Julia Dittberner Neuman

How long have you been collaging and how did you get into it?
I’ve always made things, primarily taking materials apart and putting them back together.  My mom and grandmother sew and quilt, so textiles were a part of my art practice when I was younger and throughout art school.  That’s when I began “reconstructing” materials, eventually leading to working with paper. The collages started about five years ago when I worked at a library at a fashion school.  There were piles of out of date magazines for students to use for mood boards so I started sifting through them.  I’ve been cutting things up on and off since then.

Where do you source your images from?
I subscribe to a lot of magazines, mostly fashion, food, and wedding industry-related.  That’s where I started sourcing, but it left a lot of the images and subject matter up to chance.  Now, I mostly shop the dollar book section at the local used bookstore and sometimes order textbooks and calendars online.

What is your process like? Do you start with an idea or plan for a collage that dictates what images you source or are you driven by the images available?
I make design challenges for myself— I really want to be a better designer; to create movement using color and shape.  I choose images that lend themselves to that, like the birds and dancers.  It’s best to go into a piece without expectations or attachments to an idea. That said, since I use found materials, sometimes I’ll set out to make one type of piece and find a striking picture and center a design around that.

Do you have a personal concept behind your body of work? Or each piece?
I’m drawn to the ephemeral in concept and process.  I think that is reflected in the natural images I use.  Colors in flowers, stones, animals… they’re so spectacular.  When I hear someone say that a color doesn’t exist in nature, I want to show them spring flowers or tropical birds.  Also, making work on paper feels transitory.  It doesn’t have the imposed permanence of a painting or three-dimensional object.

Do you utilize Photoshop or any computer programs or is everything done by hand?
Everything is done by hand.

What is your studio or work space like?
My husband and I live in a loft, so my work “area” expands and contracts depending on what I’m working on.  I try to keep our space open and light. Right now, my book and magazine collection is out of control.  I need to purge and refresh.
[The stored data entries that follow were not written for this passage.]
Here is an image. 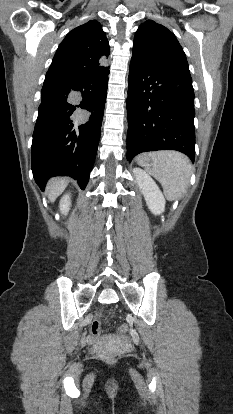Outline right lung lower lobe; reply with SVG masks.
Here are the masks:
<instances>
[{
	"label": "right lung lower lobe",
	"instance_id": "right-lung-lower-lobe-1",
	"mask_svg": "<svg viewBox=\"0 0 233 414\" xmlns=\"http://www.w3.org/2000/svg\"><path fill=\"white\" fill-rule=\"evenodd\" d=\"M109 68L88 76H46L31 147L32 171L44 190L52 176L88 183L96 157L107 95Z\"/></svg>",
	"mask_w": 233,
	"mask_h": 414
}]
</instances>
What is your favorite part about making collage work?
I can be fairly meticulous and really like cutting things apart and putting them back together.  Quilting and sewing was a big part of what I’ve done in the past and I’m currently working as a floral designer. Collaging feels like a natural iteration of those techniques.

Did the flower work start to inform your collages or vise versa?
I work freelance as a florist, so when I come into a job, I have one shot to make something before it goes out the door. I wanted to improve my design skills without spending a lot of money buying flowers on my own, so I started seeing the collages as a tool to improve my work in general.How do you see them, as separate careers or as different aspects of the same work?
I don’t see much of a distinction—every experience influences the next.How did you come to start posting your collages on Instagram?
I try to be honest with my social media and spend a lot of time making my work, so it felt natural to start sharing it.
How has Instagram been a tool for your career, or source of inspiration as an artist?
I have some very talented artist friends (@kitkite @zachclarkis @lesli3marie) who have posted a lot of work on Instagram and it has really influenced their processes. It’s inspiring to see what other people are working on, particularly in collage and floral design by using hashtags, and I’ve made some connections for shows and sales, which is great!What is next for you?
Hopefully, I will keep on making stuff and keep on exploring!